Farmer confidence grows

There is a sense of relief as two surveys show regional economic confidence rose in the three months ended March.

Farmer confidence has taken a ''significant jump'' in the first quarterly Rabobank rural confidence for the year. The survey, completed earlier this month, was released the same day as Fonterra dropped its dividend estimate range by 5c to between 20c and 30c to the disappointment of farmers.

The Westpac McDermott Miller regional economic confidence survey showed rural regions and smaller centres generally showing the biggest gains. Confidence in the main centres was mixed.

Westpac senior economist Michael Gordon said there was a sense rural regions were bracing themselves for some ''particularly tough times'' in the previous survey. At the time, Fonterra's farmgate milk price for the current season was expected to fall below $5 per kilogram of milksolids compared with the record $8.40 paid in the previous season.

''Three months on, and while conditions have indeed become tough for the farming sector, they're perhaps not as bad as feared. A pick up in world dairy prices has raised hopes for a better result next season and very high prices for beef in the US market have provided some offset.''

While dry weather had prevailed across most of the country until recently, the overall impact had not been as severe as in other recent droughts, Mr Gordon said.

Rabobank New Zealand chief executive Ben Russell said there had been a ''considerable turnaround'' in dairy farmer confidence.

Overall confidence in the outlook for the agricultural economy had turned around from a net 15% position in late 2014 to 14%.

A total of 45% of dairy producers reported a confident outlook on the 12 months ahead, which was up from 21% with that view last survey, while 19% expected conditions to worsen, down from 45%.

The upswing in sentiment was likely to have been driven by the expectation that global dairy commodity prices had hit the bottom of the current trough through December and January and were showing signs of improvement.

While the bank's view was that the sector had passed through the worst for dairy market fundamentals, Mr Russell cautioned a more significant recovery was still some way off.

''Our view is that prices will remain challenged as the global dairy market looks to deliver the signal to restrain production growth.

That said, as we progress further into 2015, we expect to see a tightening in the market which will generate modest upward price pressure in the second half of the year,'' he said.

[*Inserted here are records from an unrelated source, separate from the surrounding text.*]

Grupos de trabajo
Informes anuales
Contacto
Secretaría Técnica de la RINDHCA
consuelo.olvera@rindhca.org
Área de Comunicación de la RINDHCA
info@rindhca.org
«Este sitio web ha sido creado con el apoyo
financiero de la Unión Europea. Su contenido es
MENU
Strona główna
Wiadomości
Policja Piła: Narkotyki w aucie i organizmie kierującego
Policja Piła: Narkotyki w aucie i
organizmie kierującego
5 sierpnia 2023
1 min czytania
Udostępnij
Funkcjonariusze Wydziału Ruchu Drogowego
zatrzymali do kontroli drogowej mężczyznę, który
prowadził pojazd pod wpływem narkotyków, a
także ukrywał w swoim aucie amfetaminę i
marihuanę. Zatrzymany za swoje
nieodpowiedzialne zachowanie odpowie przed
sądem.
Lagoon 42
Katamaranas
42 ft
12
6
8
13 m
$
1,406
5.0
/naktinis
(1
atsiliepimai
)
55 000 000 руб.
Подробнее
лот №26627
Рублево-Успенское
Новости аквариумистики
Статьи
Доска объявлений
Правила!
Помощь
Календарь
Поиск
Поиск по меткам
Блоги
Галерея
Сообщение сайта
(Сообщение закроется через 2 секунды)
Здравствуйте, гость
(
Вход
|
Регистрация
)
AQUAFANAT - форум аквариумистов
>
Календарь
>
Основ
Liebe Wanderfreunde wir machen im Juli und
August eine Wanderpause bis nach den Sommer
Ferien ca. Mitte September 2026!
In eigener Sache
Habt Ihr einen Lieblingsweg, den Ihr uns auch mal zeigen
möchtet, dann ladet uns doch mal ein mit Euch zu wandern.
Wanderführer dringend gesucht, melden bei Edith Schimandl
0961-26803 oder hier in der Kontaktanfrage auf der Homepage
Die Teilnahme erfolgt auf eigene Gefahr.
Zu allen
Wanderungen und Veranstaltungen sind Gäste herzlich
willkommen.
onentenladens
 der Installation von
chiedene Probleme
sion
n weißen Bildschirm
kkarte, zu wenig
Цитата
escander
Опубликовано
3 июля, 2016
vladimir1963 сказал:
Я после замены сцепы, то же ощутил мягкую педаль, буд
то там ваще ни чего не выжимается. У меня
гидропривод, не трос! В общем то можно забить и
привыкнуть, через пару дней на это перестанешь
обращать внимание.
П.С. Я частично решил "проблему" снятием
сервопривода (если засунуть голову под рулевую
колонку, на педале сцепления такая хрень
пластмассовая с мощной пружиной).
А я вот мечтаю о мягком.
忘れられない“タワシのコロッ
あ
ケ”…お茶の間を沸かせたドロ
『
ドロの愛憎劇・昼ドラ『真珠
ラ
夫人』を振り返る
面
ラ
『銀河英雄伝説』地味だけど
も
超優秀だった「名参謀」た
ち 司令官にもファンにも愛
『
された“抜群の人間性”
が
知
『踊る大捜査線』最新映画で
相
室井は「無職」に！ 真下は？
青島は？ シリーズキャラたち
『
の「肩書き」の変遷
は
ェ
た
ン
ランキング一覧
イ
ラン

Of all New Zealand farmers expecting the economy to improve, 56% nominated rising commodity prices as reason for their optimism. Of those expecting the economic outlook to worsen, drought was the primary concern.

While sheep and beef producers reported similar levels of overall confidence to the previous survey, they were considerably more bearish about the expectations of their own farm operations.

After registering a spike the previous survey, only 21% now expected their farm business to perform better over the next 12 months, down from 75% last quarter.

The deterioration in outlook was likely due to the dry weather conditions that had been impacting many regions and had forced livestock farmers into destocking at lower prices than had originally been expected for the season, he said.

Rabobank's latest agribusiness monthly showed New Zealand lamb slaughter in January increased 36%, or about 800,000 head, year on year. February and March were also likely to be well ahead of last year.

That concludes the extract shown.